[Collected data]
☆ ☆ ☆ ☆
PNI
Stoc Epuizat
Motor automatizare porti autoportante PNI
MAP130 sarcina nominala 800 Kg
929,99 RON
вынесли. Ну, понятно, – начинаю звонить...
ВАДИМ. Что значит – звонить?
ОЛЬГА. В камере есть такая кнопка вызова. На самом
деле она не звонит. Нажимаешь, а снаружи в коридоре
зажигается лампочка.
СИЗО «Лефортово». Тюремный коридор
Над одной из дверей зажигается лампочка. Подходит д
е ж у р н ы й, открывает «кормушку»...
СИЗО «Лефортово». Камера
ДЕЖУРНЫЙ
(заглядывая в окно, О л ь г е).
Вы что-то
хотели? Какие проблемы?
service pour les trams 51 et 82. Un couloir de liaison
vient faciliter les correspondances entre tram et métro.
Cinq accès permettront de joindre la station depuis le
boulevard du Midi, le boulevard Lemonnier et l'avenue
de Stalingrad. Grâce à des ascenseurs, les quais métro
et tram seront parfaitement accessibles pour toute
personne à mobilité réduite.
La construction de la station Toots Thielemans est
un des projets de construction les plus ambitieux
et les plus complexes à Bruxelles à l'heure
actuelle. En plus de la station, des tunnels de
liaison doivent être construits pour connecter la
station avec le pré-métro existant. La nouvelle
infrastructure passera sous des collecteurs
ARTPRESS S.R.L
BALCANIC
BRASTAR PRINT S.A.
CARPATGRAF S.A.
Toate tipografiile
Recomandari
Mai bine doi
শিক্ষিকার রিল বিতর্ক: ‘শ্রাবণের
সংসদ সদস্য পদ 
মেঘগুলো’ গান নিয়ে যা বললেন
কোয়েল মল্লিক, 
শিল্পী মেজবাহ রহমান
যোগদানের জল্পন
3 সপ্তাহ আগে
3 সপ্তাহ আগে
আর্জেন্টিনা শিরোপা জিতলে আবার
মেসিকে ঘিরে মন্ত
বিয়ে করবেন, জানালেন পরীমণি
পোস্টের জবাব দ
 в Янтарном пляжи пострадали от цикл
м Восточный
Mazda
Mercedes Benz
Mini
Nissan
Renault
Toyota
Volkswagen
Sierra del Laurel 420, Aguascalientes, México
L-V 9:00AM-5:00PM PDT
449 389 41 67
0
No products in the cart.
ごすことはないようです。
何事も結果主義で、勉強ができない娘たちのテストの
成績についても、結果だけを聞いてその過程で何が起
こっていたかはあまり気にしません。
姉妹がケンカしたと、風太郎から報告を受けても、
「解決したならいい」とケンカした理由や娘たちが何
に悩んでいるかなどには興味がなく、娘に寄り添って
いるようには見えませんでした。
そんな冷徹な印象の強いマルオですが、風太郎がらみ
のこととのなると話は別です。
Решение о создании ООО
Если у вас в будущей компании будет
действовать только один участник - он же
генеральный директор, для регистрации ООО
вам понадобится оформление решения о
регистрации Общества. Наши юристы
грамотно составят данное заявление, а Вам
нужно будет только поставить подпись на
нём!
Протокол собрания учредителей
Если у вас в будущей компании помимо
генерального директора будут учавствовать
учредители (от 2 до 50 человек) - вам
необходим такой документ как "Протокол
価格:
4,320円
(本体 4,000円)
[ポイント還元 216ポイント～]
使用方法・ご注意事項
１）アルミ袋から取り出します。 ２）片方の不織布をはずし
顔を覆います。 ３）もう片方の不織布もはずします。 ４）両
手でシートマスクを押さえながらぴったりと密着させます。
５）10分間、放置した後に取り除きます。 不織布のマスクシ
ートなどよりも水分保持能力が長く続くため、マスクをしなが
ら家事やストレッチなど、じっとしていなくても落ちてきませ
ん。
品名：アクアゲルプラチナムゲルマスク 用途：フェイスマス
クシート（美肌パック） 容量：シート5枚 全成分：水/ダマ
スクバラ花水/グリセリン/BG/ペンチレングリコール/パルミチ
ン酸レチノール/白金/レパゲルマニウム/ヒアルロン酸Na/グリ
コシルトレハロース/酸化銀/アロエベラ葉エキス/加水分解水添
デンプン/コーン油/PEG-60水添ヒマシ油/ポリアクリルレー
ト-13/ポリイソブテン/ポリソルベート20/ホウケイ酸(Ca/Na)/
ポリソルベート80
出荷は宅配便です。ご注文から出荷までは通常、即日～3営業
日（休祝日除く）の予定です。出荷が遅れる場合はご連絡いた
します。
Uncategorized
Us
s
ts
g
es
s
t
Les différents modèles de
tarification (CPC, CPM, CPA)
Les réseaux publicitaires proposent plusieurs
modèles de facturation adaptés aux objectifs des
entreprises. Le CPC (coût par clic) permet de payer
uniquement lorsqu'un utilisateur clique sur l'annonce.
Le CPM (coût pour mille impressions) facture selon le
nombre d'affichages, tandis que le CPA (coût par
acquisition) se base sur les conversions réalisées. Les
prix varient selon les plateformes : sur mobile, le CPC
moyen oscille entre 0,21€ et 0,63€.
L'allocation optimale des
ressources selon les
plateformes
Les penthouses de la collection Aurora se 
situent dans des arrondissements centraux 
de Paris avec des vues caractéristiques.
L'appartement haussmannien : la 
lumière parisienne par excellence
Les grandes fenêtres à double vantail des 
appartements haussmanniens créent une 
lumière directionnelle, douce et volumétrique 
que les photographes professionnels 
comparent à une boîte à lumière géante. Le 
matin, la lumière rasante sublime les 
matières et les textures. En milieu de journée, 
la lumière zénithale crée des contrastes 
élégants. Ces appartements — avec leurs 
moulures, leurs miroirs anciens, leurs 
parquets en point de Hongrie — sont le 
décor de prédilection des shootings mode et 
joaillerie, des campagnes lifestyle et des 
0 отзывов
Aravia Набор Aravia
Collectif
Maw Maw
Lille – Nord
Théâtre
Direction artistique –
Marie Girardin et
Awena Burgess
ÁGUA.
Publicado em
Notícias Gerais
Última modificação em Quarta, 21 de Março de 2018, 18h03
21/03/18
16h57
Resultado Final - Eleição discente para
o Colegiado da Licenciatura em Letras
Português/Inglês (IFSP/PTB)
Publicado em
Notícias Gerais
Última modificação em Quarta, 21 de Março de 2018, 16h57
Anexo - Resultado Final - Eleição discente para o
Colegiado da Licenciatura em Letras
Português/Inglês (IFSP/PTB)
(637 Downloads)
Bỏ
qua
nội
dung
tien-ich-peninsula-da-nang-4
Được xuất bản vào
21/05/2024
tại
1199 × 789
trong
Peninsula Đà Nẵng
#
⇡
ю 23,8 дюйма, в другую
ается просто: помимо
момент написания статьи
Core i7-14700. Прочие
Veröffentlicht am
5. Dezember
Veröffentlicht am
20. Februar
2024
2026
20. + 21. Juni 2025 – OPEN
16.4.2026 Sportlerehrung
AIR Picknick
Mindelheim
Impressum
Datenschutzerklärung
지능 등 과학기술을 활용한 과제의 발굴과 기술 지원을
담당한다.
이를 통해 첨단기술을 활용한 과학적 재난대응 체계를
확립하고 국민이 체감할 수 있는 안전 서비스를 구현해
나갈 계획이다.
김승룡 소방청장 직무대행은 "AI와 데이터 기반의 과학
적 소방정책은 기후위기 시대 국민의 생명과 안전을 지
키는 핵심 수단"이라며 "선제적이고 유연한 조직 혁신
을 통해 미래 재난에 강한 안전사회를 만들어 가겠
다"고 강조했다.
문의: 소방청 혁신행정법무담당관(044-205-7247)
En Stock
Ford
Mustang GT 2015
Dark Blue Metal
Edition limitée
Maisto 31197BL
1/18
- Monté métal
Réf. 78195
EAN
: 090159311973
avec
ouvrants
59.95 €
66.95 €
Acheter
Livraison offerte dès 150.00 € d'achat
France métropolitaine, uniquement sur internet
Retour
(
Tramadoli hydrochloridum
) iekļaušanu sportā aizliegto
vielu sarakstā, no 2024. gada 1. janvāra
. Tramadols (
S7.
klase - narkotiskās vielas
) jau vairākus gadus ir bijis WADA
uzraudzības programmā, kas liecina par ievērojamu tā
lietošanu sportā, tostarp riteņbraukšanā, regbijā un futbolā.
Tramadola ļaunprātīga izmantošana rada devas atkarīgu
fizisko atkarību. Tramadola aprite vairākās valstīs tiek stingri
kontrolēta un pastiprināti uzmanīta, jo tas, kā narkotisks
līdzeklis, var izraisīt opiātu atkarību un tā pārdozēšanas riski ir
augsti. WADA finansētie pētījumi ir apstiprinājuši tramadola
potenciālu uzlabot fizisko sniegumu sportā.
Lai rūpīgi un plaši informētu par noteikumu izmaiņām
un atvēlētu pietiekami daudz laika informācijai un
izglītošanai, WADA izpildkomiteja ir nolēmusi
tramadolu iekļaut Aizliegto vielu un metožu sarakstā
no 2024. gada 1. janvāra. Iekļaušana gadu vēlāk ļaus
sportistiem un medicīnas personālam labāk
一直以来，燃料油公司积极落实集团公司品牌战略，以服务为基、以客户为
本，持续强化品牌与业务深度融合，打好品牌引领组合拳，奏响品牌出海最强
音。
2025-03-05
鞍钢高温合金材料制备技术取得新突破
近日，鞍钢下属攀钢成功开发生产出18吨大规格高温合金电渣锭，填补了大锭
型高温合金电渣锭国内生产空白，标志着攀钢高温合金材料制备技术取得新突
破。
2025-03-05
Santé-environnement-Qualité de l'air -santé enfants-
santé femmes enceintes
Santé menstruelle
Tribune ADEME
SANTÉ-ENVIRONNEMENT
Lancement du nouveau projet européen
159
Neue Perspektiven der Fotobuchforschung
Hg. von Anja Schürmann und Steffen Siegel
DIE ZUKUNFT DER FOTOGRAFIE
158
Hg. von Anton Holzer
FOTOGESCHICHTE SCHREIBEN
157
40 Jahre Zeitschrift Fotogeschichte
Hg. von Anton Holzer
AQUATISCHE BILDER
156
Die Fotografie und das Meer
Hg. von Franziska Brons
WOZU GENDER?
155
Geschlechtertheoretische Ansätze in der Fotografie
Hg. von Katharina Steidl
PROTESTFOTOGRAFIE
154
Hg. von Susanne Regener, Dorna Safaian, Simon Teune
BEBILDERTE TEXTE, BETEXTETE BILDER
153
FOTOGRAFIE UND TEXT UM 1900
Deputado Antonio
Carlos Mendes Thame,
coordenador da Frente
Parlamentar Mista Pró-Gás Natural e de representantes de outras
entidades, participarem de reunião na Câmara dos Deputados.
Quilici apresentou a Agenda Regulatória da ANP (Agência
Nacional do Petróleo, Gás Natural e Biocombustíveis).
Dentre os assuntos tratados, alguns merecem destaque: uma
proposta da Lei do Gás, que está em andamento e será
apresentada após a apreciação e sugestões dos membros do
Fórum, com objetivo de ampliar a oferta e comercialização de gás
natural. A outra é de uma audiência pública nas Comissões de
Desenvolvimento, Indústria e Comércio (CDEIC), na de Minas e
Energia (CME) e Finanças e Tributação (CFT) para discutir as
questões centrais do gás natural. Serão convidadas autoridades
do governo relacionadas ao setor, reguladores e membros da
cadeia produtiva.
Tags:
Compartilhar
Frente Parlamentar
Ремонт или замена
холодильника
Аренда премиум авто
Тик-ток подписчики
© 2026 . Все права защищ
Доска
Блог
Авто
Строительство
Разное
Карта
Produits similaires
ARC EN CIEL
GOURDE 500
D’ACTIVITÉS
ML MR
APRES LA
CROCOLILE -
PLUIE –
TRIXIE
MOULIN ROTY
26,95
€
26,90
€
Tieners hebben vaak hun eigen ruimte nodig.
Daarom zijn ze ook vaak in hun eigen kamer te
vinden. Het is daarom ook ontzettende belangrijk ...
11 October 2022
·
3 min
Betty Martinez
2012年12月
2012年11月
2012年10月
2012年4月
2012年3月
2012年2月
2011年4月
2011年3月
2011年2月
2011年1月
☆ ☆ ☆ ☆
Exercise instructions ▸
Within the entries above, some lines may contain "janvāra". Report how many, and nothing else.

Answer to the problem ▸
2